Log4j Exploited Again: New Campaign Targets Vulnerable Systems with Crypto-Mining and Backdoors
Despite its discovery over two years ago, the Log4j vulnerability, known as Log4Shell (CVE-2021-44228), continues to pose a significant threat to global cybersecurity. A recent report from Datadog Security Labs has uncovered a new opportunistic campaign exploiting this vulnerability, leading to the deployment of crypto-mining software and the compromise of vulnerable systems.
First discovered in November 2021 by security researcher Chen Zhajun, the Log4j vulnerability received the highest possible CVSS score of 10. This vulnerability allows remote code execution in systems using the Apache Log4j logging library, making it a prime target for various threat actors. Over the years, it has been exploited by nation-state actors like APT41, cybercriminal gangs like Conti, and opportunistic hackers alike.
Attack Flow | Image: Datadog Security Labs
Datadog Security Labs recently observed a fresh wave of attacks leveraging Log4Shell. The campaign, identified on July 30, 2024, began with a probe detected by one of Datadog’s Confluence honeypots. The attack originated from a known Tor exit node and utilized obfuscated LDAP requests to evade detection, ultimately leading to the deployment of the XMRig crypto-mining software.
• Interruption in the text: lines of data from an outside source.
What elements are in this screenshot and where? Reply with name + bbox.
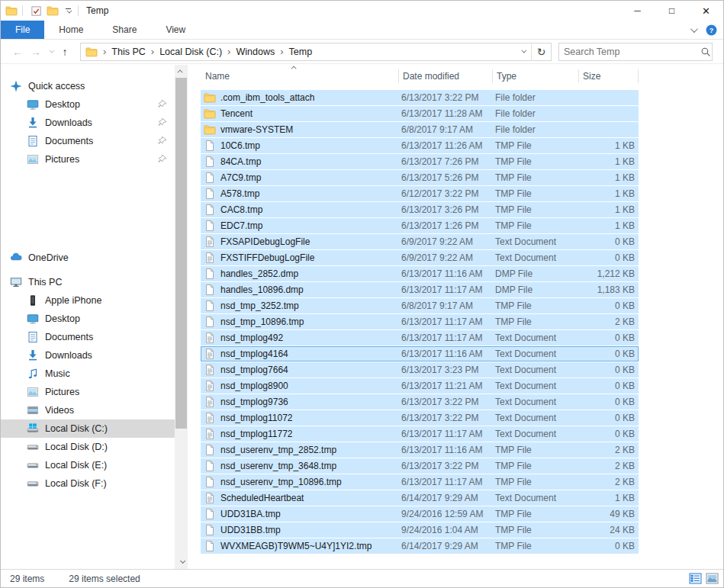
drive-icon [27, 459, 39, 471]
column-header-size[interactable]: Size [578, 69, 639, 83]
sidebar-item-desktop[interactable]: Desktop [1, 310, 175, 328]
sidebar-item-documents[interactable]: Documents [1, 132, 175, 150]
file-row-nsd-tmp-3252-tmp[interactable]: nsd_tmp_3252.tmp6/8/2017 9:17 AMTMP File… [201, 298, 639, 313]
search-icon[interactable] [700, 46, 712, 58]
file-row-nsd-tmplog11772[interactable]: nsd_tmplog117726/13/2017 11:17 AMText Do… [201, 426, 639, 442]
tab-view[interactable]: View [151, 21, 200, 39]
file-row-udd31ba-tmp[interactable]: UDD31BA.tmp9/24/2016 12:59 AMTMP File49 … [201, 506, 639, 522]
file-row-com-ibm-tools-attach[interactable]: .com_ibm_tools_attach6/13/2017 3:22 PMFi… [201, 90, 639, 105]
breadcrumb-local-disk-c[interactable]: Local Disk (C:) [159, 47, 222, 57]
tab-file[interactable]: File [1, 21, 44, 39]
file-row-84ca-tmp[interactable]: 84CA.tmp6/13/2017 7:26 PMTMP File1 KB [201, 154, 639, 169]
file-row-fxstiffdebuglogfile[interactable]: FXSTIFFDebugLogFile6/9/2017 9:22 AMText … [201, 250, 639, 265]
address-bar[interactable]: › This PC › Local Disk (C:) › Windows › … [80, 43, 552, 61]
column-header-date-modified[interactable]: Date modified [398, 69, 492, 83]
breadcrumb-this-pc[interactable]: This PC [111, 47, 145, 57]
explorer-window: Temp ─ □ ✕ File Home Share View ? ← → ↑ … [0, 0, 724, 588]
file-name: A7C9.tmp [220, 172, 261, 183]
breadcrumb-temp[interactable]: Temp [289, 47, 313, 57]
sidebar-item-onedrive[interactable]: OneDrive [1, 249, 175, 267]
minimize-button[interactable]: ─ [620, 1, 655, 21]
file-row-nsd-tmplog7664[interactable]: nsd_tmplog76646/13/2017 3:23 PMText Docu… [201, 362, 639, 378]
qat-customize-button[interactable] [63, 4, 73, 18]
file-row-handles-10896-dmp[interactable]: handles_10896.dmp6/13/2017 11:17 AMDMP F… [201, 282, 639, 297]
breadcrumb-windows[interactable]: Windows [236, 47, 275, 57]
sidebar-item-this-pc[interactable]: This PC [1, 273, 175, 291]
sidebar-item-local-disk-e[interactable]: Local Disk (E:) [1, 456, 175, 474]
sidebar-item-apple-iphone[interactable]: Apple iPhone [1, 291, 175, 310]
tab-home[interactable]: Home [44, 21, 98, 39]
file-row-handles-2852-dmp[interactable]: handles_2852.dmp6/13/2017 11:16 AMDMP Fi… [201, 266, 639, 281]
file-icon [204, 316, 216, 328]
textdoc-icon [204, 380, 216, 392]
file-row-nsd-tmplog492[interactable]: nsd_tmplog4926/13/2017 11:17 AMText Docu… [201, 330, 639, 345]
column-header-name[interactable]: Name [201, 69, 398, 83]
file-row-nsd-tmplog4164[interactable]: nsd_tmplog41646/13/2017 11:16 AMText Doc… [201, 346, 639, 361]
file-row-fxsapidebuglogfile[interactable]: FXSAPIDebugLogFile6/9/2017 9:22 AMText D… [201, 234, 639, 249]
sidebar-item-pictures[interactable]: Pictures [1, 150, 175, 169]
details-view-button[interactable] [689, 572, 702, 586]
file-row-10c6-tmp[interactable]: 10C6.tmp6/13/2017 11:26 AMTMP File1 KB [201, 138, 639, 153]
scrollbar-thumb[interactable] [175, 78, 187, 429]
close-button[interactable]: ✕ [689, 1, 723, 21]
file-row-nsd-tmplog8900[interactable]: nsd_tmplog89006/13/2017 11:21 AMText Doc… [201, 378, 639, 394]
file-row-nsd-tmp-10896-tmp[interactable]: nsd_tmp_10896.tmp6/13/2017 11:17 AMTMP F… [201, 314, 639, 329]
sidebar-item-music[interactable]: Music [1, 365, 175, 383]
file-row-tencent[interactable]: Tencent6/13/2017 11:28 AMFile folder [201, 106, 639, 121]
date-modified-cell: 9/24/2016 1:04 AM [398, 525, 492, 535]
forward-button[interactable]: → [27, 43, 45, 61]
file-row-udd31bb-tmp[interactable]: UDD31BB.tmp9/24/2016 1:04 AMTMP File24 K… [201, 522, 639, 538]
file-row-vmware-system[interactable]: vmware-SYSTEM6/8/2017 9:17 AMFile folder [201, 122, 639, 137]
recent-locations-button[interactable] [45, 43, 56, 61]
sidebar-item-label: Desktop [45, 99, 80, 110]
maximize-button[interactable]: □ [655, 1, 689, 21]
file-row-nsd-tmplog11072[interactable]: nsd_tmplog110726/13/2017 3:22 PMText Doc… [201, 410, 639, 426]
file-row-nsd-userenv-tmp-3648-tmp[interactable]: nsd_userenv_tmp_3648.tmp6/13/2017 3:22 P… [201, 458, 639, 474]
file-row-scheduledheartbeat[interactable]: ScheduledHeartbeat6/14/2017 9:29 AMText … [201, 490, 639, 506]
music-icon [27, 368, 39, 380]
file-name: UDD31BA.tmp [220, 509, 281, 519]
sidebar-item-local-disk-d[interactable]: Local Disk (D:) [1, 438, 175, 456]
address-dropdown-button[interactable] [514, 43, 531, 60]
file-row-a578-tmp[interactable]: A578.tmp6/12/2017 3:22 PMTMP File1 KB [201, 186, 639, 201]
file-name-cell: UDD31BA.tmp [201, 508, 398, 520]
search-input[interactable] [559, 47, 700, 57]
sidebar-item-label: Desktop [45, 313, 80, 324]
file-row-nsd-userenv-tmp-10896-tmp[interactable]: nsd_userenv_tmp_10896.tmp6/13/2017 11:17… [201, 474, 639, 490]
date-modified-cell: 6/12/2017 3:22 PM [398, 188, 492, 199]
qat-new-folder-button[interactable] [44, 3, 61, 18]
sidebar-item-downloads[interactable]: Downloads [1, 346, 175, 365]
file-name-cell: .com_ibm_tools_attach [201, 92, 398, 104]
file-row-wvxmeagb-t9wm5-u4y-1yi2-tmp[interactable]: WVXMEAGB)T9WM5~U4Y]1YI2.tmp6/14/2017 9:2… [201, 538, 639, 554]
breadcrumb-separator: › [280, 46, 283, 57]
tab-share[interactable]: Share [98, 21, 151, 39]
file-row-nsd-userenv-tmp-2852-tmp[interactable]: nsd_userenv_tmp_2852.tmp6/13/2017 11:16 … [201, 442, 639, 458]
file-row-nsd-tmplog9736[interactable]: nsd_tmplog97366/13/2017 3:22 PMText Docu… [201, 394, 639, 410]
back-button[interactable]: ← [8, 43, 27, 61]
scroll-up-icon[interactable] [175, 65, 188, 78]
sidebar-item-local-disk-f[interactable]: Local Disk (F:) [1, 474, 175, 493]
navigation-scrollbar[interactable] [175, 65, 188, 569]
date-modified-cell: 6/9/2017 9:22 AM [398, 252, 492, 263]
qat-properties-button[interactable] [27, 3, 44, 18]
sidebar-item-desktop[interactable]: Desktop [1, 95, 175, 114]
sidebar-item-local-disk-c[interactable]: Local Disk (C:) [1, 419, 175, 438]
file-row-edc7-tmp[interactable]: EDC7.tmp6/13/2017 1:26 PMTMP File1 KB [201, 218, 639, 233]
sidebar-item-pictures[interactable]: Pictures [1, 383, 175, 401]
refresh-button[interactable]: ↻ [531, 43, 551, 60]
sidebar-item-downloads[interactable]: Downloads [1, 114, 175, 132]
expand-ribbon-icon[interactable] [690, 25, 698, 33]
size-cell: 0 KB [578, 381, 639, 391]
file-row-cac8-tmp[interactable]: CAC8.tmp6/13/2017 3:26 PMTMP File1 KB [201, 202, 639, 217]
type-cell: File folder [492, 124, 578, 135]
up-button[interactable]: ↑ [56, 43, 74, 61]
sidebar-item-quick-access[interactable]: Quick access [1, 77, 175, 95]
column-header-type[interactable]: Type [492, 69, 578, 83]
sidebar-item-videos[interactable]: Videos [1, 401, 175, 419]
file-row-a7c9-tmp[interactable]: A7C9.tmp6/13/2017 5:26 PMTMP File1 KB [201, 170, 639, 185]
help-icon[interactable]: ? [705, 24, 717, 37]
scroll-down-icon[interactable] [175, 556, 188, 569]
sidebar-item-documents[interactable]: Documents [1, 328, 175, 346]
large-icons-view-button[interactable] [706, 572, 719, 586]
type-cell: TMP File [492, 172, 578, 183]
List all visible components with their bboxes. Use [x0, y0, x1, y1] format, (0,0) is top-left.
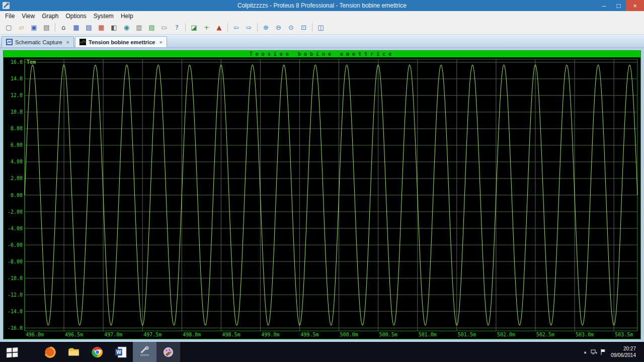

The attack’s methodology follows a conventional pattern, targeting the Log4j vulnerability in vulnerable Java applications. The exploitation begins with an LDAP URL that triggers the retrieval and execution of a malicious Java class. This class then initiates a series of commands to download and run an obfuscated bash script from a remote server.
The bash script, referred to as “lte,” is engineered to establish persistence, conduct system reconnaissance, and maintain control over compromised systems. The script performs various actions, including:
- Persistence: Depending on user privileges, the script sets up a systemd service or a cron job to ensure the payload’s execution on system reboot.
- Reconnaissance: The script gathers detailed system information, including memory availability, CPU details, and user information. It then exfiltrates this data to a remote server.
- Control: The script configures multiple backdoors, including a reverse shell and encrypted communication channels, allowing threat actors to maintain control over the compromised system.
To avoid detection, the script uses various techniques, such as clearing bash history and removing traces of its execution. The collected system data is exfiltrated via an HTTP POST request using curl, and the script concludes by removing itself from the system.
Despite the passage of time, vulnerabilities like Log4Shell remain a significant risk. Organizations must prioritize patching, vulnerability management, and threat detection to safeguard their systems and data from evolving threats.